* The problem: From the records below, print exactly the lines starting at the one containing "See the attached image. Outline" and ending at the one containing "Given the image: Segment", ends included, and nothing else.

* Material provided:
==================================================
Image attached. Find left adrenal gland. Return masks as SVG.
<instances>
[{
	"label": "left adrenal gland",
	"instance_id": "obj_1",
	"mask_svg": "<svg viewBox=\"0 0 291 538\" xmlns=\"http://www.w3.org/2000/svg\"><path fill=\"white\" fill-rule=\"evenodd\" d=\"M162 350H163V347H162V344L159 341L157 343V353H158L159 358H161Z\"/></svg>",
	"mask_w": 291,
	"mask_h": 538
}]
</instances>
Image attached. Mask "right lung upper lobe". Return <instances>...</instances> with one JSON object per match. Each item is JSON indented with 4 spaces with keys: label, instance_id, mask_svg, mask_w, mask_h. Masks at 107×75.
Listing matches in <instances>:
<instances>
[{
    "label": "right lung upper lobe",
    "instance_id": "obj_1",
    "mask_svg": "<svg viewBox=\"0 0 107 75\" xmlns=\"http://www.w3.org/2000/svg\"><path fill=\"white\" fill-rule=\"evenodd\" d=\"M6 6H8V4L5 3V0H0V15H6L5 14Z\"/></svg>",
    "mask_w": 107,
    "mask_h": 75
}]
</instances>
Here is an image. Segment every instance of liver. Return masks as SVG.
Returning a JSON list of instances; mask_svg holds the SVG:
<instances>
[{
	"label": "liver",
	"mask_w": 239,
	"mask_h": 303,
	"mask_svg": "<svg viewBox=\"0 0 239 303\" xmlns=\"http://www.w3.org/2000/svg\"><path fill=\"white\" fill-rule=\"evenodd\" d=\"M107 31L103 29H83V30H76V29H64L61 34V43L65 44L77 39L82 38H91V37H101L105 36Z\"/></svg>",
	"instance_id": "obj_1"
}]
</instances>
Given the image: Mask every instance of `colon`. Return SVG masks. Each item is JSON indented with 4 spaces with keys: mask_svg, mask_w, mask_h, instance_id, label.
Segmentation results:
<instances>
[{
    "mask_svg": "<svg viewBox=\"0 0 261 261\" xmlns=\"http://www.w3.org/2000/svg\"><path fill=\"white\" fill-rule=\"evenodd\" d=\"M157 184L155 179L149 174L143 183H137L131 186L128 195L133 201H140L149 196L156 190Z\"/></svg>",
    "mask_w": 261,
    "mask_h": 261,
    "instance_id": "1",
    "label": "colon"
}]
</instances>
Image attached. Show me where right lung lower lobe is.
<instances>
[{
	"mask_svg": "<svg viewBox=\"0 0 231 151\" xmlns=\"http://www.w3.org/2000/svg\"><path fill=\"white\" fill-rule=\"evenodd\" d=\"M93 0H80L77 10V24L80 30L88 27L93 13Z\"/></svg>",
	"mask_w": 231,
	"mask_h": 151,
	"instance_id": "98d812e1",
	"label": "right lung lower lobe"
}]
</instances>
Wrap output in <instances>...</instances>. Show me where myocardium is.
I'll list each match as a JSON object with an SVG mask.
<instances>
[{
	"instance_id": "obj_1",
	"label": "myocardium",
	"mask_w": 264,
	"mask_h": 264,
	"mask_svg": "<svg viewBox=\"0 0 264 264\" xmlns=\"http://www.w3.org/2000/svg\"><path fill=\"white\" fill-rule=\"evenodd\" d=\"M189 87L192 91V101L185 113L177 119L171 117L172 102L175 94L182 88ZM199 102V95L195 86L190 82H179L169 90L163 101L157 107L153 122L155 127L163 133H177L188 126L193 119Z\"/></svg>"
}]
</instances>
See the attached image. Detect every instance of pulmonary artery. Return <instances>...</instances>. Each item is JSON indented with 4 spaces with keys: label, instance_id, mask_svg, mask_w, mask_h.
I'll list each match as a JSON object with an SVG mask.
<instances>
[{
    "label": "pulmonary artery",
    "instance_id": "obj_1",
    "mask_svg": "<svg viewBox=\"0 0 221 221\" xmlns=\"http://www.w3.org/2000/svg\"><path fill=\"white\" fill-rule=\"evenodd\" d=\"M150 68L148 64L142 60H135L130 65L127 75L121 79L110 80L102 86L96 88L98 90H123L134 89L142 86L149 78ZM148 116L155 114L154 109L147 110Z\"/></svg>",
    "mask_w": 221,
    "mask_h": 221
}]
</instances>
==================================================
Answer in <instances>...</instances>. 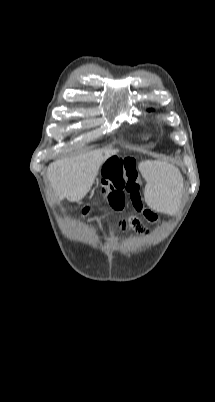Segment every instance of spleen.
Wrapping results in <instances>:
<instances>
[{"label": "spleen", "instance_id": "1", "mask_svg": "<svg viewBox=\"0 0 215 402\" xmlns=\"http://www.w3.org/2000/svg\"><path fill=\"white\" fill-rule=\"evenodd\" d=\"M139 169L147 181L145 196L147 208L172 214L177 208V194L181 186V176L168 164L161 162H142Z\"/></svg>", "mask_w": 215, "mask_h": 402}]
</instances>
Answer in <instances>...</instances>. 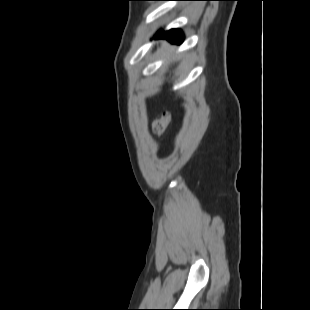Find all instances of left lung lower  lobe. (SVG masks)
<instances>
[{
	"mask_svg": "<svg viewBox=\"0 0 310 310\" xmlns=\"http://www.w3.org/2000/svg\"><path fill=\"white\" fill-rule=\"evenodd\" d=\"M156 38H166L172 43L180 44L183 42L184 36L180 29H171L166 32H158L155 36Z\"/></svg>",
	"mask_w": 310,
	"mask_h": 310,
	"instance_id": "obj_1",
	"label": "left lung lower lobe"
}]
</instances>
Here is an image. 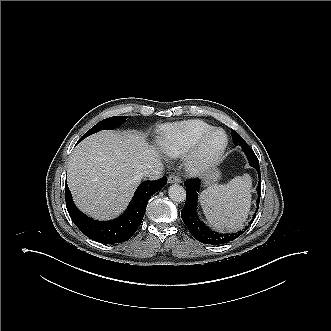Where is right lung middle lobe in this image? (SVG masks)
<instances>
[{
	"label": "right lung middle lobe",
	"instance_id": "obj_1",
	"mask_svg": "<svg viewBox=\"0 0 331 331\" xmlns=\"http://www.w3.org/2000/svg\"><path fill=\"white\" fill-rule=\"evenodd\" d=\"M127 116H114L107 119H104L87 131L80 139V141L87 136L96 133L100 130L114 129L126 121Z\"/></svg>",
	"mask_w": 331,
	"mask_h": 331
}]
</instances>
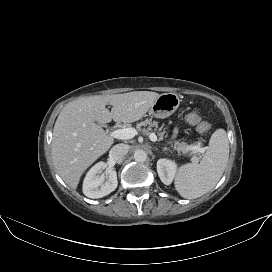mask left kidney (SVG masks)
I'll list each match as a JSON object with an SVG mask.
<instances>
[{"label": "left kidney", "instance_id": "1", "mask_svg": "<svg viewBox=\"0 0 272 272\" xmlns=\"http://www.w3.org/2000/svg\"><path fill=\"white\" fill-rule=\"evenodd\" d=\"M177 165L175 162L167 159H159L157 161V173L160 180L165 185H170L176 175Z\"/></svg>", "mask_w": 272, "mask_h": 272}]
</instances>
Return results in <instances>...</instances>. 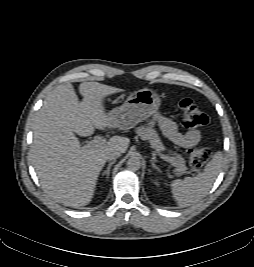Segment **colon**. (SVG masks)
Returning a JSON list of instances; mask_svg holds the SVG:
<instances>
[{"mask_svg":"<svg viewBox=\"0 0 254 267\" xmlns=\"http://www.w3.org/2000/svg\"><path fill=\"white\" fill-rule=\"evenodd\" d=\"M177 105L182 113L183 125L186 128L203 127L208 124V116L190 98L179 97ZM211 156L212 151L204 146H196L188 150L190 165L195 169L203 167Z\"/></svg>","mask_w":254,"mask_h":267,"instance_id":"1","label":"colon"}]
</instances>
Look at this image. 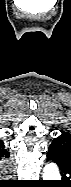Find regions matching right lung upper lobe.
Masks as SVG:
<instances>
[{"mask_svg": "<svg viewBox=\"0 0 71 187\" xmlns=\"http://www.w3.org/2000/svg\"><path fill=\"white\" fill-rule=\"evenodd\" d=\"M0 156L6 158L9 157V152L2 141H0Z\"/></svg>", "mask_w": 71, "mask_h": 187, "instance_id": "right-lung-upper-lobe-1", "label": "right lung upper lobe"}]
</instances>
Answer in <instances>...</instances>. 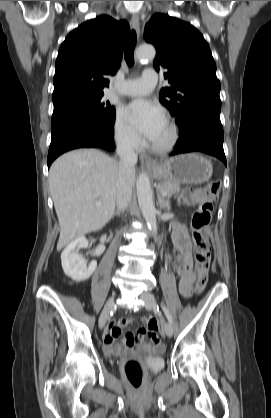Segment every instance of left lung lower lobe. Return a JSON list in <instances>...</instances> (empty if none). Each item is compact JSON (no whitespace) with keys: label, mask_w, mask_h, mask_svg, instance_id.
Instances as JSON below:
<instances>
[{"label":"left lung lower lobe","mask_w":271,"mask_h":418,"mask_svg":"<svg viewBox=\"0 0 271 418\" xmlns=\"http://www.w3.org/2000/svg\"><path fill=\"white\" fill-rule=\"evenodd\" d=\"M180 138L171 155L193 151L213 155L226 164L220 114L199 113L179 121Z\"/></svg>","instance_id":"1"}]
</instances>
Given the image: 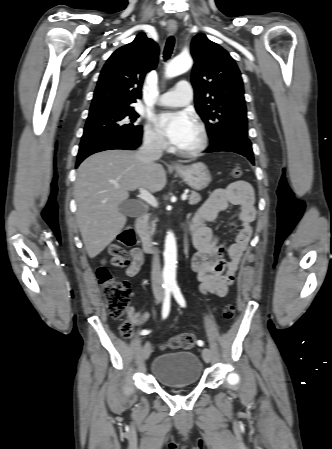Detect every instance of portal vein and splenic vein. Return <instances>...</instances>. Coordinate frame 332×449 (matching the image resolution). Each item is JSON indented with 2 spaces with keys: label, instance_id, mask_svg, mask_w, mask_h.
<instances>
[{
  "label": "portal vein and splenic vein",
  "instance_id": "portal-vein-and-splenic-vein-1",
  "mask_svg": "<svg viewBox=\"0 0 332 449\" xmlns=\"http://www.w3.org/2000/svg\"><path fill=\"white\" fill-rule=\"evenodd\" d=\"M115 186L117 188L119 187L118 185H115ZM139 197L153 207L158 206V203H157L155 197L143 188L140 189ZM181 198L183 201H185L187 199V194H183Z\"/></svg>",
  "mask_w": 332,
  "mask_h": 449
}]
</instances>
==================================================
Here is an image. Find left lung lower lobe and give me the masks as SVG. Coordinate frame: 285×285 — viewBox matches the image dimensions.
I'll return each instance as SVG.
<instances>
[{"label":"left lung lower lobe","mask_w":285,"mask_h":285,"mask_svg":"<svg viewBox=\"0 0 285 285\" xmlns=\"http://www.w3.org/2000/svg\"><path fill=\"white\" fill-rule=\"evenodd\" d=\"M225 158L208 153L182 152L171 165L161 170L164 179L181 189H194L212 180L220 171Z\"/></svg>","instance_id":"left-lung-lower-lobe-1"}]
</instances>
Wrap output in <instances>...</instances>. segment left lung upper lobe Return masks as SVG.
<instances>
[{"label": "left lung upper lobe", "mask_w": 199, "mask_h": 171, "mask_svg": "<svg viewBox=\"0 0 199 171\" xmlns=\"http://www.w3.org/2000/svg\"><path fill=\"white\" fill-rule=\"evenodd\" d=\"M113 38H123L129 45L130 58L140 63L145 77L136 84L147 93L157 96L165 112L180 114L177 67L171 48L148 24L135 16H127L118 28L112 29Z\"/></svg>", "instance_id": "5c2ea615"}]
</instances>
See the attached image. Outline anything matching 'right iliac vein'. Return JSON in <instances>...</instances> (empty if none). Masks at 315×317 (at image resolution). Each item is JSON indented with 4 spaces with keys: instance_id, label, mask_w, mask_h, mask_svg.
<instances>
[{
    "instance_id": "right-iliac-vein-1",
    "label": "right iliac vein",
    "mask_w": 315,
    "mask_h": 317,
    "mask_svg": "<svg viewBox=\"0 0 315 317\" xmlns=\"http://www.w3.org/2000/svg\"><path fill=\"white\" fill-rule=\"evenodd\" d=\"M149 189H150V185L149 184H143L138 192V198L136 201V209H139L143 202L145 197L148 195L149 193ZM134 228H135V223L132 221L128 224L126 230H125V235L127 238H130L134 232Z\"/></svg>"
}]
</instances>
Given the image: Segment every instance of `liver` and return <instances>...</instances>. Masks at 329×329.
==================================================
* Answer to this task:
See the attached image. Outline anything matching 'right iliac vein'. Return JSON in <instances>...</instances> (empty if none). Masks at 315×317 (at image resolution). Each item is JSON indented with 4 spaces with keys: instance_id, label, mask_w, mask_h, mask_svg.
<instances>
[{
    "instance_id": "right-iliac-vein-1",
    "label": "right iliac vein",
    "mask_w": 315,
    "mask_h": 317,
    "mask_svg": "<svg viewBox=\"0 0 315 317\" xmlns=\"http://www.w3.org/2000/svg\"><path fill=\"white\" fill-rule=\"evenodd\" d=\"M149 189H150V185L149 184H143L138 192V198L136 201V209H139L143 202L145 197L148 195L149 193ZM134 228H135V223L132 221L128 224L126 230H125V235L127 238H130L134 232Z\"/></svg>"
}]
</instances>
Given the image: Segment every instance of `liver` and return <instances>...</instances>. Masks at 329×329.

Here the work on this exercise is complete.